Independent Counsel Kenneth Starr

Sex & The Starr Report:

Was the Report More Explicit than Necessary to Serve Prosecutorial Goals?



Why was the Report so Graphic?
One of the most common criticisms of the Starr Report was that it had too much sex in it--far more than necessary to serve legitimate prosecutorial goals.  Does this criticism have merit?

Without a doubt, some discussion of the sexual nature of the relationship between President Clinton and Monica Lewinsky was needed to establish that Clinton had lied in his deposition in the Paula Jones case and in his subsequent grand jury testimony.  In both instances, Clinton denied under oath that he touched Lewinsky erotically.  To expose these lies, Starr could have simply listed sexual encounters by date and place, including a brief description of the sexual content, such as "Lewinsky fellated the President" or the "President touched Lewinsky's breasts." 

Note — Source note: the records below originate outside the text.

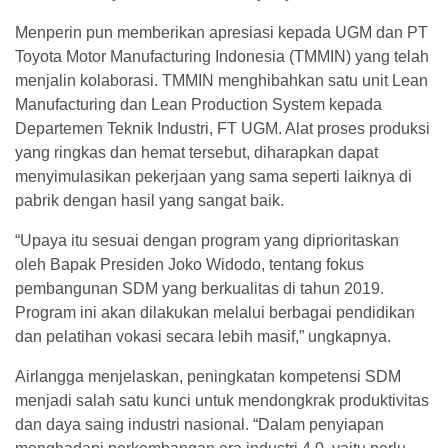
Menperin pun memberikan apresiasi kepada UGM dan PT
Toyota Motor Manufacturing Indonesia (TMMIN) yang telah
menjalin kolaborasi. TMMIN menghibahkan satu unit Lean
Manufacturing dan Lean Production System kepada
Departemen Teknik Industri, FT UGM. Alat proses produksi
yang ringkas dan hemat tersebut, diharapkan dapat
menyimulasikan pekerjaan yang sama seperti laiknya di
pabrik dengan hasil yang sangat baik.
“Upaya itu sesuai dengan program yang diprioritaskan
oleh Bapak Presiden Joko Widodo, tentang fokus
pembangunan SDM yang berkualitas di tahun 2019.
Program ini akan dilakukan melalui berbagai pendidikan
dan pelatihan vokasi secara lebih masif,” ungkapnya.
Airlangga menjelaskan, peningkatan kompetensi SDM
menjadi salah satu kunci untuk mendongkrak produktivitas
dan daya saing industri nasional. “Dalam penyiapan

The Starr Report, however, went far beyond establishing that the President lied when he denied having sexual relations with Lewinsky, and included sexual details of various encounters that suggest the Report also had as its purpose to embarrass Clinton and thus limit his effectiveness as President.  Perhaps no detail revealed in the Starr Report better illustrates this prosecutorial overkill than the decision to include a description of Clinton putting a cigar in Lewinsky's vagina, then putting it in his own mouth and saying that it "tastes good"  (3-31-96). The cigar incident would inspire countless jokes by late-night comics and greatly weakened the ability of the President to ever again be seen as "presidential."  The same good be said of the Starr  Report's  description of  the President masturbating in a sink in his bathroom, its description of Clinton taking calls from members of Congress while receiving oral sex, or its mention of a more traditional form of "phone sex" between Lewinsky and the President.

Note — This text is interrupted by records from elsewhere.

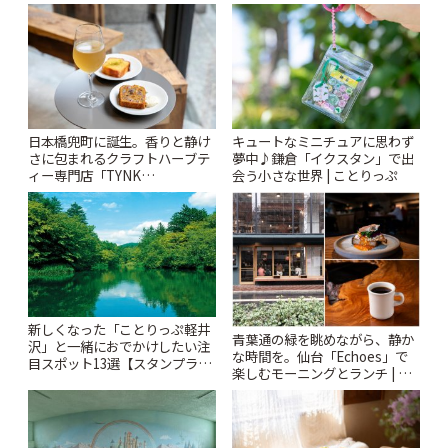
りっぷ
札すぐのレトロ喫茶まで~ | こと
りっぷ
日本橋兜町に誕生。香りと静け
キュートなミニチュアに思わず
さに包まれるクラフトハーブテ
夢中♪鎌倉「イクスタン」で出
ィー専門店「TYNK
会う小さな世界 | ことりっぷ
Kabutocho」 | ことりっぷ
新しくなった「ことりっぷ軽井
青葉通の緑を眺めながら、静か
沢」と一緒におでかけしたい注
な時間を。仙台「Echoes」で
目スポット13選【スタンプラリ
楽しむモーニングとランチ | こ
ー開催中】 | ことりっぷ
とりっぷ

The American people--most of them, anyway--learned far more about the President's private behavior from the Starr Report than they ever wanted to or needed to.  As Judge Richard Posner (a respected federal appeals court judge appointed by President Reagan) observed in An Affair of State: The Investigation, Impeachment, and Trial of President Clinton, the details "are a distraction to anyone who wants to understand and evaluate Clinton's Presidency or the role and function of the President in American government and society."  Posner also noted that details such as the cigar story were no doubt difficult on Clinton's family and close friends because they made it more difficult for them to "avert their eyes, as it were, from the relationship with Lewinsky."

One can only speculate on Starr's reasons for including such distracting and embarrassing details in his report.  It is conceivable that he somehow believed them critical to making his case for Clinton's guilt, but it is far more likely that he had come to detest the President and the President's  most vocal supporters, probably for the very understandable reason that he had been viciously--and at times unfairly--attacked by them.  Yet, as Judge Posner observed, "We expect better from our prosecutors;...they are not to hate their quarry."